エリンが生まれてから少しは落ち着いたが、それでも狂気的な執着心や依存、独占欲、あらゆる執着の暴走はまだ抑えが利かない。
暴走の自覚をして20年以上にもなるが、うまく付き合う事ができないでいる。
いつも暴走し、そしてその後に自己嫌悪に陥ってしまう。
だが今は心を切り替え、むしろ兄をからかうチャンスとばかりに今度こそ自然な笑顔を作る。
商品をよく見る…という風を装って普段の兄妹の距離から半歩近づいた。
「お兄ちゃんは昔からすっごくモテるからなー。生まれの村では取り合いだったんだから」
「おいおい……君がそれを言うのはおかしいだろう。でも、安くしてくれるなら嬉しいよ」
そう言ってエドワードが店主の目を見て微笑むと、店主は照れたように顔を逸らし咳払いをする。
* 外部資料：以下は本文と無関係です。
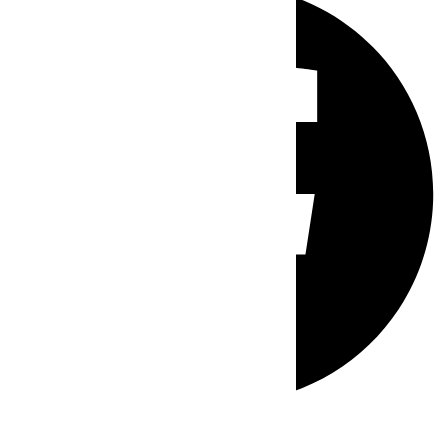
Whatsapp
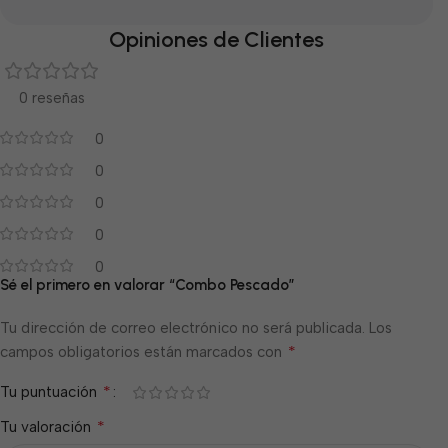
Opiniones de Clientes
0 reseñas
0
0
0
0
0
Sé el primero en valorar “Combo Pescado”
Tu dirección de correo electrónico no será publicada.
Los
*
campos obligatorios están marcados con
*
Tu puntuación
*
Tu valoración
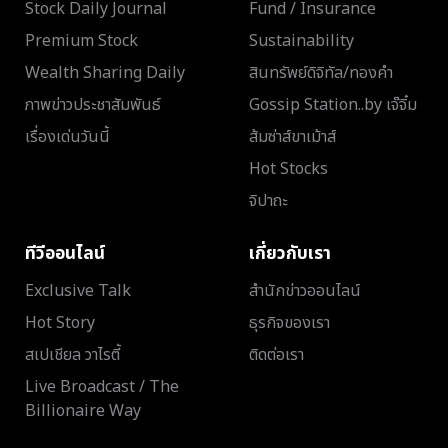
Stock Daily Journal
Fund / Insurance
Premium Stock
Sustainability
Wealth Sharing Daily
สินทรัพย์ดิจิทัล/ทองคำ
ภาพข่าวประชาสัมพันธ์
Gossip Station..by เจ๊จิ๋ม
เรื่องเด่นวันนี้
ส้มซ่าส์ขาเม้าส์
Hot Stocks
จิปาถะ
ทีวีออนไลน์
เกี่ยวกับเรา
Exclusive Talk
สำนักข่าวออนไลน์
Hot Story
ธุรกิจของเรา
สเปเชียล วาไรตี้
ติดต่อเรา
Live Broadcast / The
Billionaire Way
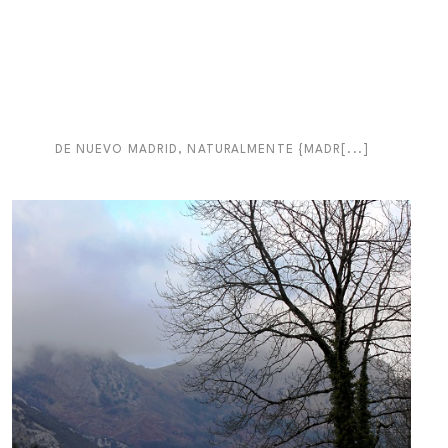
DE NUEVO MADRID, NATURALMENTE {MADR[...]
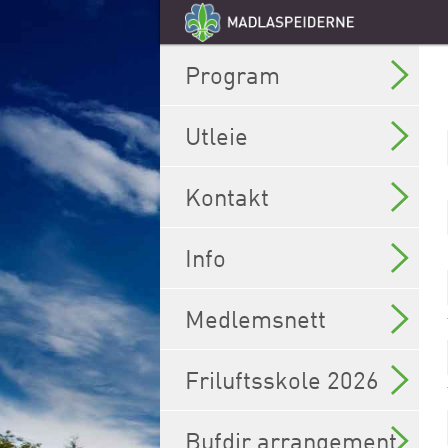
Program
Utleie
Kontakt
Info
Medlemsnett
Friluftsskole 2026
Bufdir arrangement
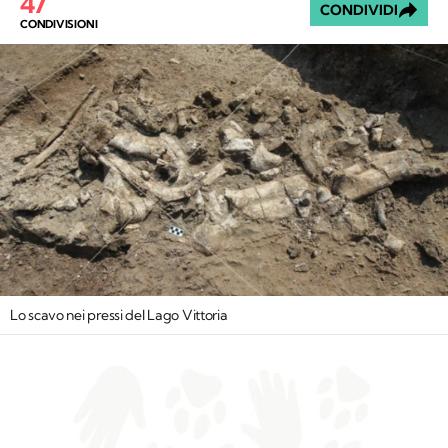
47
CONDIVIDI
CONDIVISIONI
Lo scavo nei pressi del Lago Vittoria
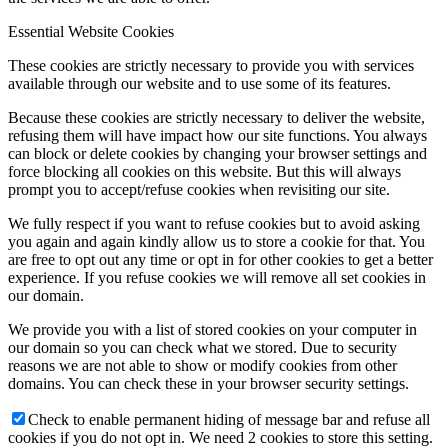
Essential Website Cookies
These cookies are strictly necessary to provide you with services
available through our website and to use some of its features.
Because these cookies are strictly necessary to deliver the website,
refusing them will have impact how our site functions. You always
can block or delete cookies by changing your browser settings and
force blocking all cookies on this website. But this will always
prompt you to accept/refuse cookies when revisiting our site.
We fully respect if you want to refuse cookies but to avoid asking
you again and again kindly allow us to store a cookie for that. You
are free to opt out any time or opt in for other cookies to get a better
experience. If you refuse cookies we will remove all set cookies in
our domain.
We provide you with a list of stored cookies on your computer in
our domain so you can check what we stored. Due to security
reasons we are not able to show or modify cookies from other
domains. You can check these in your browser security settings.
Check to enable permanent hiding of message bar and refuse all
cookies if you do not opt in. We need 2 cookies to store this setting.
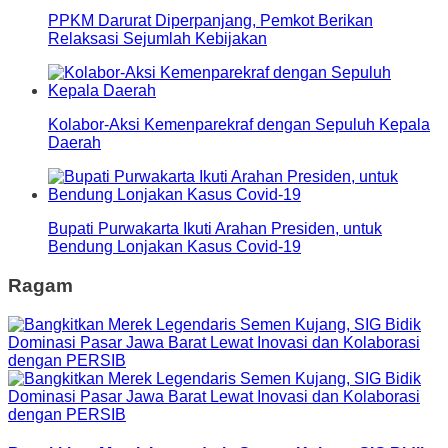
PPKM Darurat Diperpanjang, Pemkot Berikan
Relaksasi Sejumlah Kebijakan
Kolabor-Aksi Kemenparekraf dengan Sepuluh Kepala
Daerah
Bupati Purwakarta Ikuti Arahan Presiden, untuk
Bendung Lonjakan Kasus Covid-19
Ragam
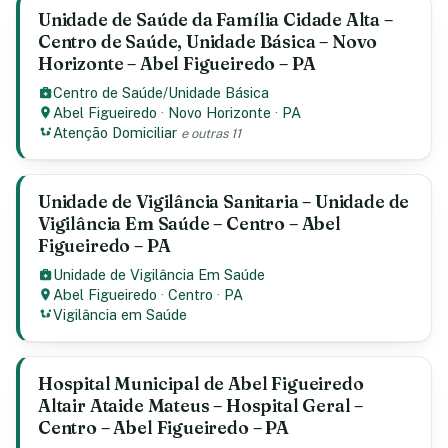
Unidade de Saúde da Família Cidade Alta –
Centro de Saúde, Unidade Básica – Novo
Horizonte – Abel Figueiredo – PA
Centro de Saúde/Unidade Básica
Abel Figueiredo
·
Novo Horizonte
·
PA
Atenção Domiciliar
e outras 11
Unidade de Vigilância Sanitaria – Unidade de
Vigilância Em Saúde – Centro – Abel
Figueiredo – PA
Unidade de Vigilância Em Saúde
Abel Figueiredo
·
Centro
·
PA
Vigilância em Saúde
Hospital Municipal de Abel Figueiredo
Altair Ataide Mateus – Hospital Geral –
Centro – Abel Figueiredo – PA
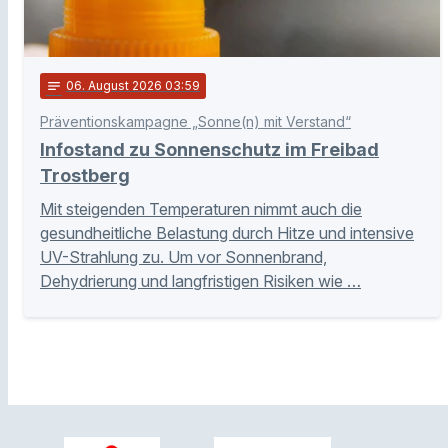
notes
06
. August 2026 03:59
Präventionskampagne „Sonne(n) mit Verstand“
Infostand zu Sonnenschutz im Freibad
Trostberg
Mit steigenden Temperaturen nimmt auch die
gesundheitliche Belastung durch Hitze und intensive
UV-Strahlung zu. Um vor Sonnenbrand,
Dehydrierung und langfristigen Risiken wie …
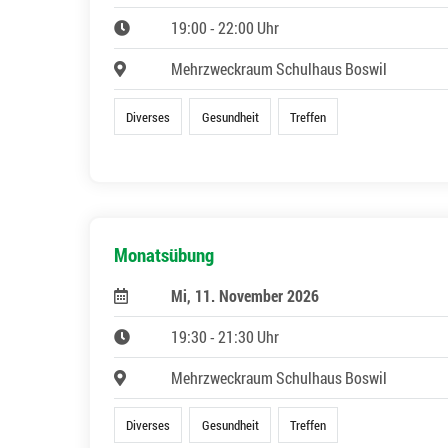
19:00 - 22:00 Uhr
Mehrzweckraum Schulhaus Boswil
Diverses
Gesundheit
Treffen
Monatsübung
Mi, 11. November 2026
19:30 - 21:30 Uhr
Mehrzweckraum Schulhaus Boswil
Diverses
Gesundheit
Treffen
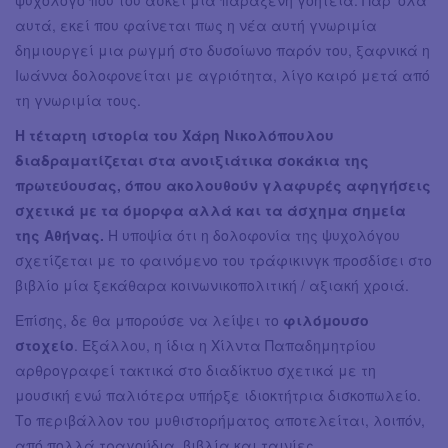
αυτά, εκεί που φαίνεται πως η νέα αυτή γνωριμία
δημιουργεί μια ρωγμή στο δυσοίωνο παρόν του, ξαφνικά η
Ιωάννα δολοφονείται με αγριότητα, λίγο καιρό μετά από
τη γνωριμία τους.
Η τέταρτη ιστορία του Χάρη Νικολόπουλου
διαδραματίζεται στα ανοιξιάτικα σοκάκια της
πρωτεύουσας, όπου ακολουθούν γλαφυρές αφηγήσεις
σχετικά με τα όμορφα αλλά και τα άσχημα σημεία
της Αθήνας.
Η υποψία ότι η δολοφονία της ψυχολόγου
σχετίζεται με το φαινόμενο του τράφικινγκ προσδίσει στο
βιβλίο μία ξεκάθαρα κοινωνικοπολιτική / αξιακή χροιά.
Επίσης, δε θα μπορούσε να λείψει το
φιλόμουσο
στοχείο
. Εξάλλου, η ίδια η Χίλντα Παπαδημητρίου
αρθρογραφεί τακτικά στο διαδίκτυο σχετικά με τη
μουσική ενώ παλιότερα υπήρξε ιδιοκτήτρια δισκοπωλείο.
Το περιβάλλον του μυθιστορήματος αποτελείται, λοιπόν,
από πολλά τραγούδια, βιβλία και ταινίες.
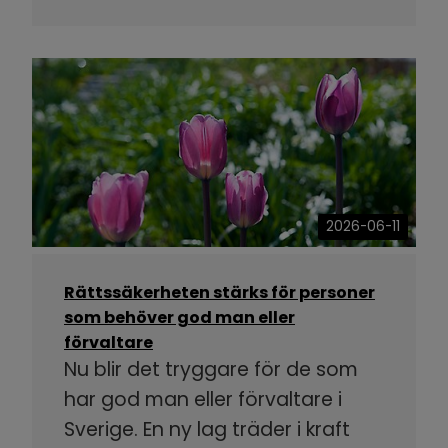
2026-06-11
Rättssäkerheten stärks för personer
som behöver god man eller
förvaltare
Nu blir det tryggare för de som
har god man eller förvaltare i
Sverige. En ny lag träder i kraft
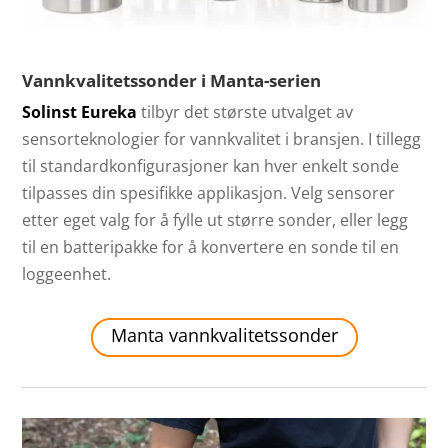
Vannkvalitetssonder i Manta-serien
Solinst Eureka
tilbyr det største utvalget av
sensorteknologier for vannkvalitet i bransjen. I tillegg
til standardkonfigurasjoner kan hver enkelt sonde
tilpasses din spesifikke applikasjon. Velg sensorer
etter eget valg for å fylle ut større sonder, eller legg
til en batteripakke for å konvertere en sonde til en
loggeenhet.
Manta vannkvalitetssonder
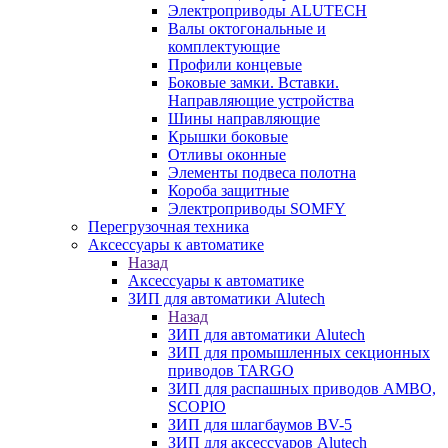
Электроприводы ALUTECH
Валы октогональные и
комплектующие
Профили концевые
Боковые замки. Вставки.
Направляющие устройства
Шины направляющие
Крышки боковые
Отливы оконные
Элементы подвеса полотна
Короба защитные
Электроприводы SOMFY
Перегрузочная техника
Аксессуары к автоматике
Назад
Аксессуары к автоматике
ЗИП для автоматики Alutech
Назад
ЗИП для автоматики Alutech
ЗИП для промышленных секционных
приводов TARGO
ЗИП для распашных приводов AMBO,
SCOPIO
ЗИП для шлагбаумов BV-5
ЗИП для аксессуаров Alutech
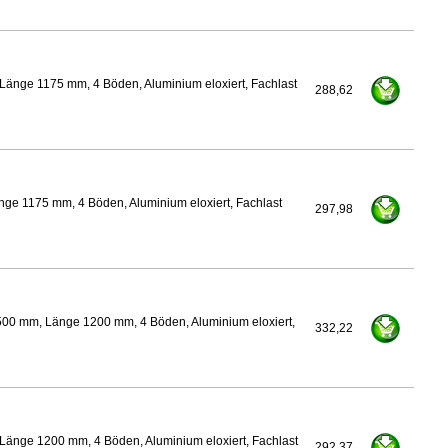
Länge 1175 mm, 4 Böden, Aluminium eloxiert, Fachlast
288,62
ge 1175 mm, 4 Böden, Aluminium eloxiert, Fachlast
297,98
500 mm, Länge 1200 mm, 4 Böden, Aluminium eloxiert,
332,22
Länge 1200 mm, 4 Böden, Aluminium eloxiert, Fachlast
292,37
「随分とまあ女の扱いに慣れてるじゃないか。女の敵ってやつかい?」
「うんうん、わかる!ほんと、お兄ちゃんってそういうとこあるよね」
「いや、さっきから何でそんなに嬉しそうなんだい……。慣れていないのは知っているだろう」
(当然でしょ。お兄ちゃんは私だけだもん)
思い直したそばから黒い感情が抑えられない自分に嫌気がさしながらも、顔には出さずエリンは兄を楽しそうにいじる。
女店主には会話の内容を理解をできなかったが、そこには仲の良い兄妹のこれまでの人生があるのだろうと特に気にしなかった。
エドワードは誤解だと弁明しつつ女店主にお金を渡し、女店主はエリンにリボンを渡す。
しかし、エリンはむすっとした表情で受け取った。
「ふふ、大丈夫だよ。何も心配いらないって。リボン結んであげるね」
エヴァがエリンの頭を軽く撫で、リボンを受け取りシュルシュルと手際よくリボンを付け替える。
「うん、とても似合ってるね。世界一かわいいよ」
エドワードはあまりにも陳腐な誉め言葉をエリンに投げるが、当の本人はそれであっさりとご機嫌になった。
「……えへへ。そう?わたし一番かわいい?」
「ああ、一番だよ。世界で一番」
「そっかー、世界で一番かー!」
ついには鼻歌まで歌い出す娘にエドワードとエヴァは苦笑しながらもエリンの黒髪に結ばれ揺れる鮮やかな赤いリボンを見つめ、そっとその頭を撫でる。
人前では「おじさん」と呼ぶ約束を健気に守りながら、嬉しそうに笑う愛娘。
どうかこの笑顔が少しでも長く続いて欲しいと願う二人であった。